One of the Kâsq!ague'dî named Floating (NA
lxâ'c), living at Wrangell, had a wife called Axtcî'k! who kept running away from him. He was a great hunter and hunted continually among the mountains of Bradfield canal accompanied by his slave. One day, as they were pulling along in a canoe while the dogs ran on shore, they heard the dogs barking at a certain place. They landed and ran thither. Then they saw the dogs lying on the ground with saliva dropping from their mouths, while a small bear ran along some distance off. The hunter saw this bear climb up the side of a cliff and was about to pursue it when he suddenly lost all of his strength and lay there just like his dogs. He watched the bear, however, and saw it go into a hole in the very middle of the cliff. Then he said, "That is not a bear. It could not have climbed up there and have gone into that cliff had it been one. It must be something else."
Floating thought a great deal of his wife and was suffering much because she had now been gone from him for eight months.
When he saw this bear go into the inaccessible hole in the cliff, he went back to town and made a very large, strong rope out of roots and a cedar-bark basket large enough to hold one person. With these he went back again to the cliff and climbed to a position above the hole the bear had entered.
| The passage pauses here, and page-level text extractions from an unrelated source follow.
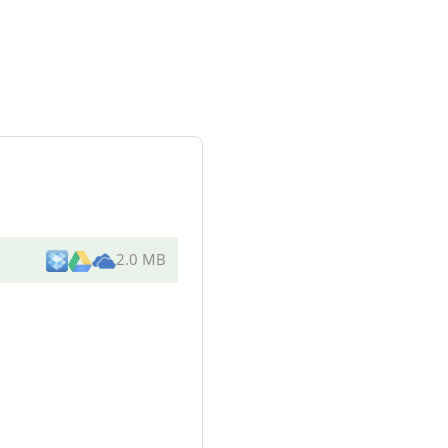
2.0 MB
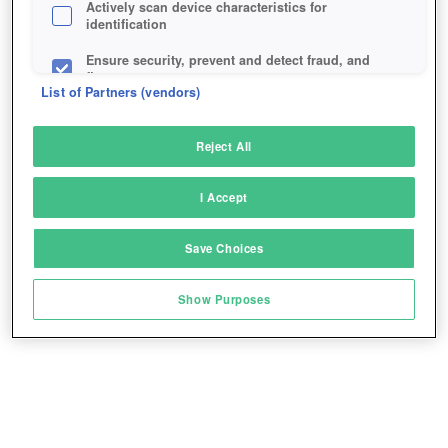
Actively scan device characteristics for
identification
Ensure security, prevent and detect fraud, and
fix errors
List of Partners (vendors)
Deliver and present advertising and content
Reject All
Match and combine data from other data
sources
I Accept
Link different devices
Save Choices
Identify devices based on information
transmitted automatically
Show Purposes
Save and communicate privacy choices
Then he tied a rope around his slave's waist, and another to the basket and put the slave inside. He was going to lower him down to the hole.
Now the man said to his slave, "When I get you to the mouth of the hole, shake this basket very hard so that I may know it." He gave him a little wooden dipper and said, "Dip that into the hole and see what you get out." Then he lowered the slave. When the latter put his dipper into the hole it came out filled with ants. Then the slave screamed, but his master said, "I will let you drop if you don't hold up. Put that dipper in again and see what you bring out. The slave
did so and brought out little frogs. All these were to be used with the medicine he was to get out last. The third time he put the dipper in he got blue flies. Then he put it in the fourth time to get the medicine, and sure enough on the end of it, when it came out, there was some stuff that looked like tallow and had a pleasant odor.
After that Floating pulled up his slave, and when he reached the top he had fainted and looked as though he were dead, but he soon came to. Then Floating took one of each kind of creature, mashed them up along with the white stuff, and put all into the shaft of an eagle feather. The medicine he thus made is called Crying-for medicine. When Floating wanted to kill any bear, mountain goat, or other animal, all he had to do was to shake it in the air and whatever he wanted would come down to him.
After this Floating went back to his village, where his wife also was, and the news of his return spread everywhere. It was early in winter. Then his wife was entirely unable to stay away from him, and ran to his door very early in the morning. They let her inside, but her husband would not allow her to come any nearer to him. She begged very hard to be allowed to come back, but he had already suffered so much on her account that he was determined that she should suffer in her turn. The harder she begged the more determined he was that she should not come back. He never took her back, and she suffered a great deal, especially when she found that he had become very rich and could have any woman in the village that he wanted. It was because of this medicine that she was so anxious to get back to him, and it was because he wanted to make her suffer that he was so anxious to get it. None except people of the Raven clan use this medicine. Even now, when a girl is so much in love as to be crazy over it, it is said, "They must have used the Crying-for medicine on her."